● **What this task involves**: The required output is an exact copy of the lines from the one containing "Оборудование по подготовке сжатого воздуха" through the end of the entries below, with pictures removed.

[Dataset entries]
= Beginning of Section =

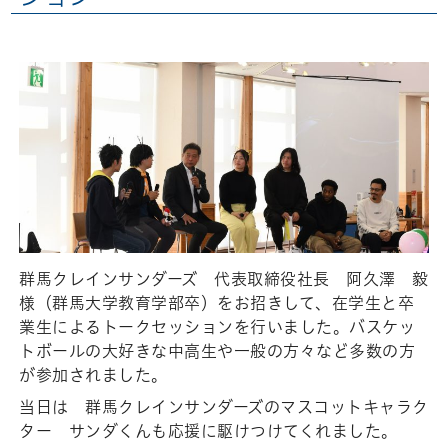
群馬クレインサンダーズ 代表取締役社長 阿久澤 毅
様（群馬大学教育学部卒）をお招きして、在学生と卒
業生によるトークセッションを行いました。バスケッ
トボールの大好きな中高生や一般の方々など多数の方
が参加されました。
当日は 群馬クレインサンダーズのマスコットキャラク
ター サンダくんも応援に駆けつけてくれました。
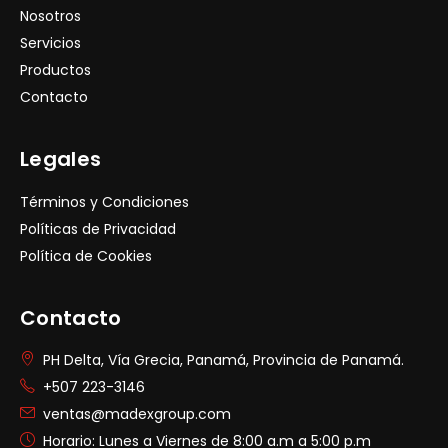
Nosotros
Servicios
Productos
Contacto
Legales
Términos y Condiciones
Políticas de Privacidad
Política de Cookies
Contacto
PH Delta, Vía Grecia, Panamá, Provincia de Panamá.
+507 223-3146
ventas@madexgroup.com
Horario: Lunes a Viernes de 8:00 a.m a 5:00 p.m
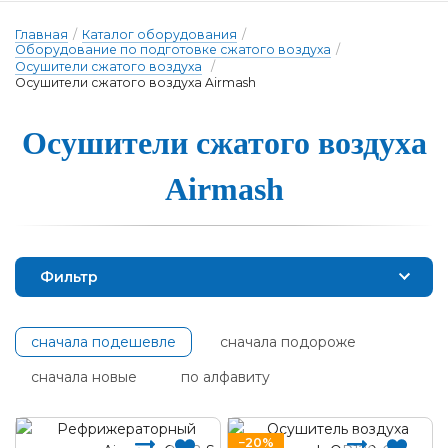
Главная
/
Каталог оборудования
/
Оборудование по подготовке сжатого воздуха
/
Осушители сжатого воздуха
/
Осушители сжатого воздуха Airmash
Осуши­те­ли сжа­то­го воз­ду­ха
Airmash
Фильтр
сначала подешевле
сначала подороже
сначала новые
по алфавиту
−20%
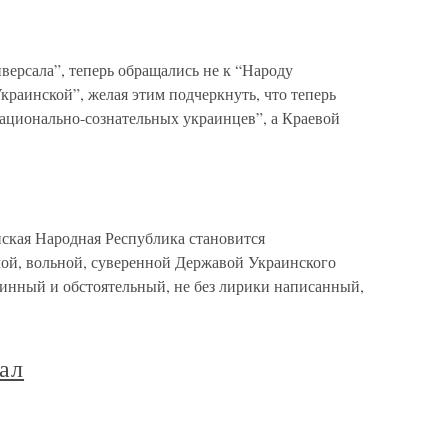
иверсала”, теперь обращались не к “Народу
краинской”, желая этим подчеркнуть, что теперь
национально-сознательных украинцев”, а Краевой
ская Народная Республика становится
мой, вольной, суверенной Державой Украинского
линный и обстоятельный, не без лирики написанный,
ал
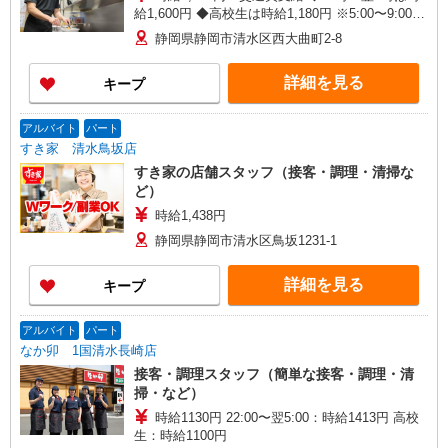
給1,600円 ◆高校生は時給1,180円 ※5:00〜9:00も
深夜時給と同額 ※研修中も給与の変動なし
静岡県静岡市清水区西大曲町2-8
詳細を見る
キープ
アルバイト
パート
すき家 清水鳥坂店
すき家の店舗スタッフ（接客・調理・清掃な
ど）
時給1,438円
静岡県静岡市清水区鳥坂1231-1
詳細を見る
キープ
アルバイト
パート
なか卯 1国清水長崎店
接客・調理スタッフ（簡単な接客・調理・清
掃・など）
時給1130円 22:00〜翌5:00：時給1413円 高校
生：時給1100円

= End of Section =

● **Task result**:
Оборудование по подготовке сжатого воздуха
/
Осушители сжатого воздуха
/
Осушители сжатого воздуха Airmash
Осуши­те­ли сжа­то­го воз­ду­ха
Airmash
Фильтр
сначала подешевле
сначала подороже
сначала новые
по алфавиту
−20%
иверсала”, теперь обращались не к “Народу
краинской”, желая этим подчеркнуть, что теперь
национально-сознательных украинцев”, а Краевой
ская Народная Республика становится
мой, вольной, суверенной Державой Украинского
линный и обстоятельный, не без лирики написанный,
ал
給1,600円 ◆高校生は時給1,180円 ※5:00〜9:00も
深夜時給と同額 ※研修中も給与の変動なし
静岡県静岡市清水区西大曲町2-8
詳細を見る
キープ
アルバイト
パート
すき家 清水鳥坂店
すき家の店舗スタッフ（接客・調理・清掃な
ど）
時給1,438円
静岡県静岡市清水区鳥坂1231-1
詳細を見る
キープ
アルバイト
パート
なか卯 1国清水長崎店
接客・調理スタッフ（簡単な接客・調理・清
掃・など）
時給1130円 22:00〜翌5:00：時給1413円 高校
生：時給1100円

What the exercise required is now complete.